Secondo quanto ricostruito, i banditi, armati di una pistola scacciacani e di un coltello, hanno atteso che il benzinaio uscisse di casa per mettere a segno il colpo

E' durata appena quattro giorni la fuga di due dei quattro banditi che sabato scorso hanno aggredito e rapinato fuori la propria abitazione il malcapitato benzinaio della stazione di servizio "Energia Fluida". Gli agenti della Squadra Mobile di Forlì, guidati dal dirigente Claudio Cagnini, insieme ai Carabinieri del Nucleo Investigativo, al comando del nuovo capitano Amedeo Conzales, hanno assicurato alla giustizia due giovani albanesi di 21 e 23 anni, entrambi già noti alle forze dell'ordine (uno per precedenti specifici in furti in ville e rapine), gravemente indiziati di aver partecipato all'agguato.

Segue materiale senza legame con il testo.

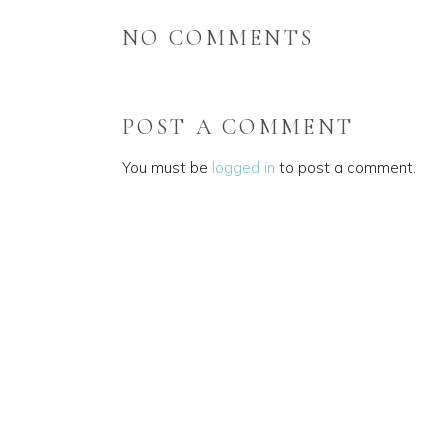
NO COMMENTS
POST A COMMENT
You must be
logged in
to post a comment.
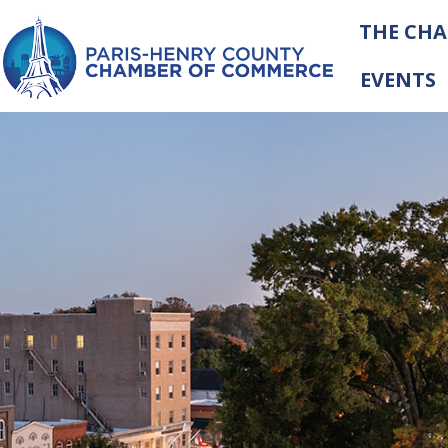
THE CH
EVENTS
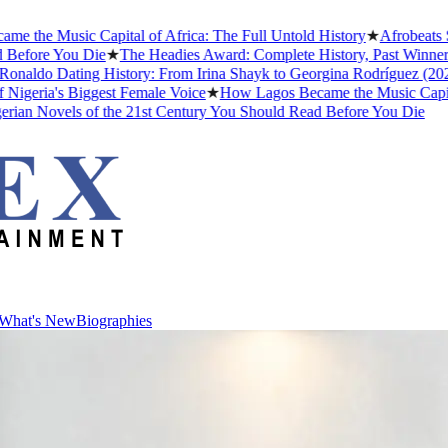
Music Capital of Africa: The Full Untold History
★
Afrobeats Slang 
e You Die
★
The Headies Award: Complete History, Past Winners and Wh
o Dating History: From Irina Shayk to Georgina Rodríguez (2026)
★
Th
a's Biggest Female Voice
★
How Lagos Became the Music Capital of Af
ovels of the 21st Century You Should Read Before You Die
What's New
Biographies
What's New
Biographies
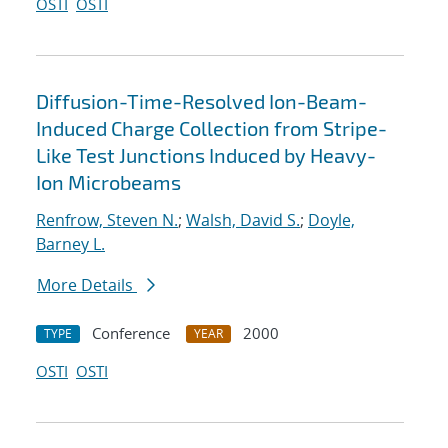
OSTI
OSTI
Diffusion-Time-Resolved Ion-Beam-
Induced Charge Collection from Stripe-
Like Test Junctions Induced by Heavy-
Ion Microbeams
Renfrow, Steven N.
;
Walsh, David S.
;
Doyle,
Barney L.
More Details
Conference
2000
TYPE
YEAR
OSTI
OSTI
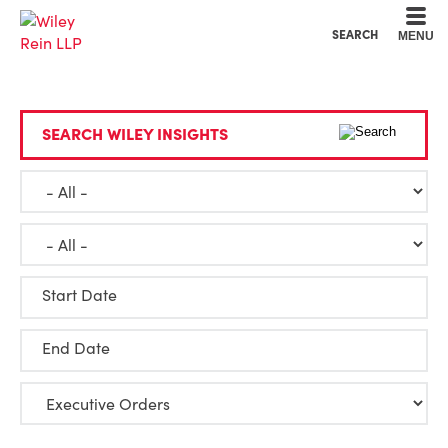
Cookie Settings
Main Content
Main Menu
SEARCH
MENU
SEARCH WILEY INSIGHTS
Start Date
End Date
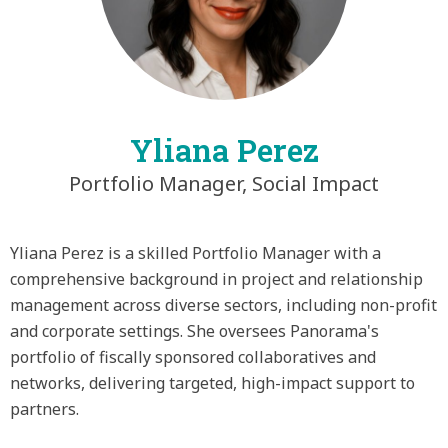
Yliana Perez
Portfolio Manager, Social Impact
Yliana Perez is a skilled Portfolio Manager with a
comprehensive background in project and relationship
management across diverse sectors, including non-profit
and corporate settings. She oversees Panorama's
portfolio of fiscally sponsored collaboratives and
networks, delivering targeted, high-impact support to
partners.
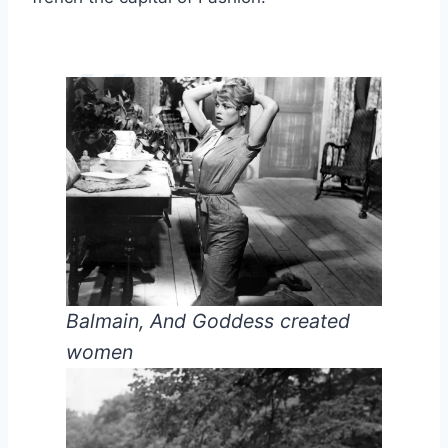
Balmain, And Goddess created
women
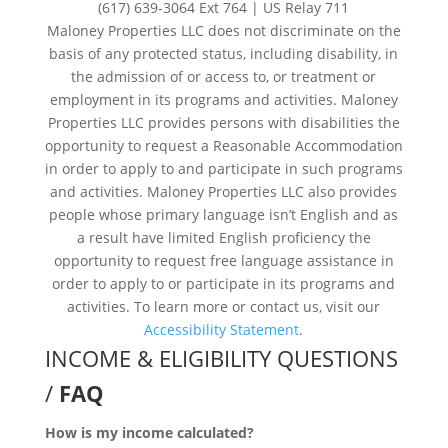
(617) 639-3064 Ext 764 | US Relay 711
Maloney Properties LLC does not discriminate on the
basis of any protected status, including disability, in
the admission of or access to, or treatment or
employment in its programs and activities. Maloney
Properties LLC provides persons with disabilities the
opportunity to request a Reasonable Accommodation
in order to apply to and participate in such programs
and activities. Maloney Properties LLC also provides
people whose primary language isn’t English and as
a result have limited English proficiency the
opportunity to request free language assistance in
order to apply to or participate in its programs and
activities. To learn more or contact us, visit our
Accessibility Statement
.
INCOME & ELIGIBILITY QUESTIONS
/
FAQ
How is my income calculated?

LE ACCUSE - Il lavoro degli investigatori è stato coordinato dal pubblico ministero Antonio Vincenzo Bartolozzi. Il primo è stato individuato nei pressi dello scalo ferroviario di Genova, mentre il secondo nella zona di Bergamo. Probabilmente si stavano preparando a fuggire nel loro paese d'origine. Entrambi dovranno rispondere delle accuse di rapina aggravata (perchè commessa con armi) in concorso, lesioni, porto d'armi e porto di oggetti atti ad offendere. I due, individuati con la collaborazione della Polfer del capoluogo ligure e della Squadra Mobile bergamasca, sono stati sottoposti a fermo di polizia giudiziaria per pericolo di fuga.

LE INDAGINI - Nel registro degli indagati sono stati iscritti altri nomi. Tra questi ci sarebbe anche colui che ha fornito le indicazioni utili per metter a segno il colpo. Gli inquirenti sono arrivati ai due rapinatori attraverso una serie di elementi. Su tutti un'auto sospetta, una "Mercedes", vista girare nei pressi dell'abitazione del malcapitato, e la presenza di una donna di nazionalità albanese, che si prostituiva a Forlì negli stessi giorni in cui i rapinatori erano in città per studiare i movimenti della vittima. Utili ai fini delle indagini anche le immagini delle telecamere di sorveglianza di alcune attività nella zona della rapina e alle foto scattate alle vetture in transito al casello autostradale di Forlì.

LA RAPINA - Secondo quanto ricostruito, i banditi, armati di una pistola scacciacani e di un coltello, hanno atteso che il benzinaio uscisse di casa per mettere a segno il colpo. Il malcapitato, un trentenne marocchino, in quei giorni responsabile dell'area di servizio poichè il titolare era in ferie, aveva con se uno zainetto all'interno del quale vi era l'incasso, circa 20mila euro. Ha provato a reagire, ma è stato colpito prima alla testa col calcio dell'arma e quindi con una coltellata allo stomaco (prognosi di 14 giorni). Dagli accertamenti sembrerebbe che ad impugnare la pistola fosse il 21enne. Gli investigatori sono sulle tracce anche degli altri due malviventi che hanno messo a segno la violenta rapina.